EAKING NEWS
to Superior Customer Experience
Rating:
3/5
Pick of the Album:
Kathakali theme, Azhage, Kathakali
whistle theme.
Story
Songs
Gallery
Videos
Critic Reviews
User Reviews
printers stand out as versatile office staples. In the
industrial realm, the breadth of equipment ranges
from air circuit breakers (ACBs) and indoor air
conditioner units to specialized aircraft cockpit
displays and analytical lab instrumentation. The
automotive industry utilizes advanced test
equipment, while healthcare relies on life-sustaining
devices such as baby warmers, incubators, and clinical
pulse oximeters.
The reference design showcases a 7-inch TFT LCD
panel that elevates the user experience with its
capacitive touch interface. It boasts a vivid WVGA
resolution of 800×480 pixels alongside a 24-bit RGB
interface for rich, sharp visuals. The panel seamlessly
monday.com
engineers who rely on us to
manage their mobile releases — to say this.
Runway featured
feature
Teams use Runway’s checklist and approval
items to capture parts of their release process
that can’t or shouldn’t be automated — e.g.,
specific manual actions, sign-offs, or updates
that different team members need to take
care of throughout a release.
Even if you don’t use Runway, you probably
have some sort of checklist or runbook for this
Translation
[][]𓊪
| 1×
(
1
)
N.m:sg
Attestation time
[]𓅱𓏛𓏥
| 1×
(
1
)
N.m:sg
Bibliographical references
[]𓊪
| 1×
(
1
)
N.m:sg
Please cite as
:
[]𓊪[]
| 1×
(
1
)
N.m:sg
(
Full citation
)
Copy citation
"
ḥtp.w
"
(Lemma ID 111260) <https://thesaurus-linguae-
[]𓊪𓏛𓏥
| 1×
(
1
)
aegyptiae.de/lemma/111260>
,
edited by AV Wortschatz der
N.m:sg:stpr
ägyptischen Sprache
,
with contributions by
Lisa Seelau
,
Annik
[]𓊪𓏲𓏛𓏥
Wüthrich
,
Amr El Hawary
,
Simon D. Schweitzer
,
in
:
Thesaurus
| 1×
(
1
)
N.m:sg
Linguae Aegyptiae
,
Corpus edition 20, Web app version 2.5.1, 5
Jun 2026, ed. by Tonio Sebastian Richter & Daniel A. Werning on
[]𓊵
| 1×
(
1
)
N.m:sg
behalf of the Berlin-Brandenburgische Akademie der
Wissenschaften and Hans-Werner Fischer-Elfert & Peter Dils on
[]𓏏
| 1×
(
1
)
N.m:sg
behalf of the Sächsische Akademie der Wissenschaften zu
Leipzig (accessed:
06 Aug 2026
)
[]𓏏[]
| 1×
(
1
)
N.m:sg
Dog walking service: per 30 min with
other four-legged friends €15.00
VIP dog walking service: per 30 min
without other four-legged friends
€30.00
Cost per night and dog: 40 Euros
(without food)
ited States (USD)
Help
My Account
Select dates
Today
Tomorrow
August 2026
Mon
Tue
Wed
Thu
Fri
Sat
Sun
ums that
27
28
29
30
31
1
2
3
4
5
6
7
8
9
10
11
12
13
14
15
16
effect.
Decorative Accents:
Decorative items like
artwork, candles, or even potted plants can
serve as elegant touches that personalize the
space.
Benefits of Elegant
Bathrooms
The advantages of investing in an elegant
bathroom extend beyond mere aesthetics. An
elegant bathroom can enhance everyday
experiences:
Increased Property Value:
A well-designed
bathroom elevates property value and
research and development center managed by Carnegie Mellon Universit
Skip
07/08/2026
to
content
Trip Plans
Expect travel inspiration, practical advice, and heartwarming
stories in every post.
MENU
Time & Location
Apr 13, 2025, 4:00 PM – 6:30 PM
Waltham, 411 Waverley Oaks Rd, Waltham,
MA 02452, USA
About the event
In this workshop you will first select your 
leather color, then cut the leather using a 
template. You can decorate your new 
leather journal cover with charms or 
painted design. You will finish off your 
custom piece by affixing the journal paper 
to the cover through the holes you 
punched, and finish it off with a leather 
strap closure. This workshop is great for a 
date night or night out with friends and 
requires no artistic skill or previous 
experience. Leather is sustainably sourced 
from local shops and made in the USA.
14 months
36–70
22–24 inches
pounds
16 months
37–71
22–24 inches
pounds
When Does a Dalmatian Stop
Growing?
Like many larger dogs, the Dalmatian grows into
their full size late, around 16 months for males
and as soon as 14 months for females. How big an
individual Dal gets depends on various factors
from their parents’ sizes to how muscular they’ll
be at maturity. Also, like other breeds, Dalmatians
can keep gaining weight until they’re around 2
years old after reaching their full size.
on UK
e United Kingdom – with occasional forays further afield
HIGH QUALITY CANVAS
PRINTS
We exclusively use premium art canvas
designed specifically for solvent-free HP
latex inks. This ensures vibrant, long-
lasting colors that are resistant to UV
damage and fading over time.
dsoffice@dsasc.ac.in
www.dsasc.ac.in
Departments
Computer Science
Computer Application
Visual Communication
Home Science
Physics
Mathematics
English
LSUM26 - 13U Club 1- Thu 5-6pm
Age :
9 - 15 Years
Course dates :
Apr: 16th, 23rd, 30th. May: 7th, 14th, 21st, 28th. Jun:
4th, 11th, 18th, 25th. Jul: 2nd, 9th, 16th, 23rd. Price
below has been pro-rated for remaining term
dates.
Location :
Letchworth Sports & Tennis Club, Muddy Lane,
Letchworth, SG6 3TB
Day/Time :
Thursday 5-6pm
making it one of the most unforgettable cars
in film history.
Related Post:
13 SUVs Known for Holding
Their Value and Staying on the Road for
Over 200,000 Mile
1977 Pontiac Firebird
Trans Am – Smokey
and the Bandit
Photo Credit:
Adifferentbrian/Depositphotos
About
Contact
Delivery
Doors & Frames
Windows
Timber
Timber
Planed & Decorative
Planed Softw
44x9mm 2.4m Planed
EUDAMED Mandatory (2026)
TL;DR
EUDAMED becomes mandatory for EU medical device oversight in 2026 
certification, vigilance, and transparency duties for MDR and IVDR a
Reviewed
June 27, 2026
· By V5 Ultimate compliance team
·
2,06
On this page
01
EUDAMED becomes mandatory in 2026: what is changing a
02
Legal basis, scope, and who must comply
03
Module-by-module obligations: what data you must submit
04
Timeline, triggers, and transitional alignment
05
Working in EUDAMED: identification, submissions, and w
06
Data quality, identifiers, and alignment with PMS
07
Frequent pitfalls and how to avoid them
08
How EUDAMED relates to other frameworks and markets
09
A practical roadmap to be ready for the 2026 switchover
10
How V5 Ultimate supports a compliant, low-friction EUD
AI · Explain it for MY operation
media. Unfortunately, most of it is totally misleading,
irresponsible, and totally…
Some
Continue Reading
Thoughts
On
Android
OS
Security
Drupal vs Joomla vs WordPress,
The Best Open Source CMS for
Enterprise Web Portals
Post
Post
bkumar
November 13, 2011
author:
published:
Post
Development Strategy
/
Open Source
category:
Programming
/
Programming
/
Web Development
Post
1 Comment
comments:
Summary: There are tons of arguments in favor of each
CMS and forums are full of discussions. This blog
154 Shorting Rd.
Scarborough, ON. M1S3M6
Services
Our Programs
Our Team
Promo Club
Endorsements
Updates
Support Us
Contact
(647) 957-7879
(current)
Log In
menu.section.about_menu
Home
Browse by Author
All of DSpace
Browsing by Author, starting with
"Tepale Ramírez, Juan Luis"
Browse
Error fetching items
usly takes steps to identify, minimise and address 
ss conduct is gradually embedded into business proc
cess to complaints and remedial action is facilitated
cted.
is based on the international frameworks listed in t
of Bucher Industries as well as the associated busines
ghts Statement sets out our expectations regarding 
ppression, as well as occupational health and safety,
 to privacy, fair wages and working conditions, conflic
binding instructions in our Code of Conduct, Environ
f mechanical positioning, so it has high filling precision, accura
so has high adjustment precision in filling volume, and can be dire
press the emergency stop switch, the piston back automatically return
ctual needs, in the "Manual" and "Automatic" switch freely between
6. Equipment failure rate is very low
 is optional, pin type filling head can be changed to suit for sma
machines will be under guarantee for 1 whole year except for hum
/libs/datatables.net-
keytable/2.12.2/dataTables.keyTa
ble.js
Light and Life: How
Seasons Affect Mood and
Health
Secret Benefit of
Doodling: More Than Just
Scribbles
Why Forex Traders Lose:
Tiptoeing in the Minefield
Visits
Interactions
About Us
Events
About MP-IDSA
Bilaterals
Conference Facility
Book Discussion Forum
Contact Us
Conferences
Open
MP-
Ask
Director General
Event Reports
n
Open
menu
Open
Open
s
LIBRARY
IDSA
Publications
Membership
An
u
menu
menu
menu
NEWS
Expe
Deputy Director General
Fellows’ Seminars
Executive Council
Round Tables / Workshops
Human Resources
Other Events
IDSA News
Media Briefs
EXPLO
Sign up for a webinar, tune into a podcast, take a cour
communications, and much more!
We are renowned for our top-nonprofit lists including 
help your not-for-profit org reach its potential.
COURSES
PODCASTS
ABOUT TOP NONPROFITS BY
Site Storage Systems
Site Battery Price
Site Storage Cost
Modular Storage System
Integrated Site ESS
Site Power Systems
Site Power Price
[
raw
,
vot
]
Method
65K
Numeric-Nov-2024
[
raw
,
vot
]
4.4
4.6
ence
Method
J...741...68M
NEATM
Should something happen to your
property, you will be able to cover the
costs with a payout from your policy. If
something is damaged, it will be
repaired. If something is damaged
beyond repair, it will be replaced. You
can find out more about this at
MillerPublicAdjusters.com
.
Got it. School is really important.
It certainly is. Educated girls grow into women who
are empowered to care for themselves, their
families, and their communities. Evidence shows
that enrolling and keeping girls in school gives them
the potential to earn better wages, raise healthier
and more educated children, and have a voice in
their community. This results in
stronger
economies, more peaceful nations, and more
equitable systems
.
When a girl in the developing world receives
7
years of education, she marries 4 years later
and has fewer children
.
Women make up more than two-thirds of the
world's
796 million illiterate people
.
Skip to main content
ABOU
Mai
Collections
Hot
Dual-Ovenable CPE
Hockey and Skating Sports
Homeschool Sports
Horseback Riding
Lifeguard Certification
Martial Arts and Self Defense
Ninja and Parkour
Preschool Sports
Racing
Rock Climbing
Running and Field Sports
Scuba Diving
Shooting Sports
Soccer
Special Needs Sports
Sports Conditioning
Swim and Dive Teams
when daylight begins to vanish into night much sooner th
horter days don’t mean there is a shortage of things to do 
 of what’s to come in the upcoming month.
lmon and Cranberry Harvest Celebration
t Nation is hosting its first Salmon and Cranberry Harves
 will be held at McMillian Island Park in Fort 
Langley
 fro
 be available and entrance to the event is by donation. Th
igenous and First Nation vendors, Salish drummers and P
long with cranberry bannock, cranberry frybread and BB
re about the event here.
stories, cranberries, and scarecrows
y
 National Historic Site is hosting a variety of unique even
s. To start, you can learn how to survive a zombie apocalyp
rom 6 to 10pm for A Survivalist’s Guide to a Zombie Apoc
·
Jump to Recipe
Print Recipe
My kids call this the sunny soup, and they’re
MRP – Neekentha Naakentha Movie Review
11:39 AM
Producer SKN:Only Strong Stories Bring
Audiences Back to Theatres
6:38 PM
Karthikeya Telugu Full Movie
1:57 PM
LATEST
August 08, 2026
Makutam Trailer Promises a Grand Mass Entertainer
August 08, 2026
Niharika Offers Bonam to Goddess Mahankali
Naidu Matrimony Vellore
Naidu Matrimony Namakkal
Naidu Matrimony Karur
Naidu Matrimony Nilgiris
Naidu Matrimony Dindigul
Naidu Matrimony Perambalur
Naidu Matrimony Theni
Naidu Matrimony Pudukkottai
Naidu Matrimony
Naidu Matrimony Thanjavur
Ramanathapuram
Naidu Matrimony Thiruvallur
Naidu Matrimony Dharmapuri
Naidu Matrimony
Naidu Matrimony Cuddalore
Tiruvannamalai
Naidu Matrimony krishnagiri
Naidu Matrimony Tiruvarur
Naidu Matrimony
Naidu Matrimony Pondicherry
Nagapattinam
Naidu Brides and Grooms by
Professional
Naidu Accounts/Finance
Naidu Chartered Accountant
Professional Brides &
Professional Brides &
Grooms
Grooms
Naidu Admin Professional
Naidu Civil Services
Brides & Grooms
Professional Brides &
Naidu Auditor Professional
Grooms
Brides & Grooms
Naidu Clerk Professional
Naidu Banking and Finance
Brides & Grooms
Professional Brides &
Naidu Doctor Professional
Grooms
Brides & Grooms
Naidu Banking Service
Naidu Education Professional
***
◆ YOUR OBJECTIVE
Anywhere the listing shows the word "Movie", copy the full line.

◆ WRITTEN SOLUTION
MRP – Neekentha Naakentha Movie Review
Karthikeya Telugu Full Movie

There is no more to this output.